# RS SPL meter source?



## BK_856er (Oct 23, 2009)

Any tips on how to save a few bucks on the RS meter? It looks like I can get it from either RS or SVS, but I'm wondering if there are also other sources. Not interested in the ebay route.

BK


----------



## Wayne A. Pflughaupt (Apr 13, 2006)

Well, since Radio Shack is the only store that sells the Radio Shack meter, you obviously can't shop around for the best price. So your only options are:

1. Pay list.
2. Wait for them to put it on sale.
3. Buy a used one.

A few other vendors offer essentially the same meter, but as far as I've seen they're about the same price.
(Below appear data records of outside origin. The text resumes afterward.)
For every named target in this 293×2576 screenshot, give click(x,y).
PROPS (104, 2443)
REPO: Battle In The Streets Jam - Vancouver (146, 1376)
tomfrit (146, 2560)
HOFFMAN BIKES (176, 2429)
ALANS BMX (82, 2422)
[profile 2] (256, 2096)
The downside to theirs is that if you want to use it with REW, there's no way to know for sure if our calibration files are accurate for them.

Regards,
Wayne


----------



## BK_856er (Oct 23, 2009)

At least one other place sells the RS meter, although at the same price as RS - SVS.

Sometimes vendors will have incentives for signing up for their newsletter, etc., or maybe there is a source beyond the two already mentioned. As a case in point, after registering my new E-MU Tracker Pre and signing up for their newsletter they (Creative) sent me a code good for free shipping and 10% off my next order. Every little bit helps...

BK


----------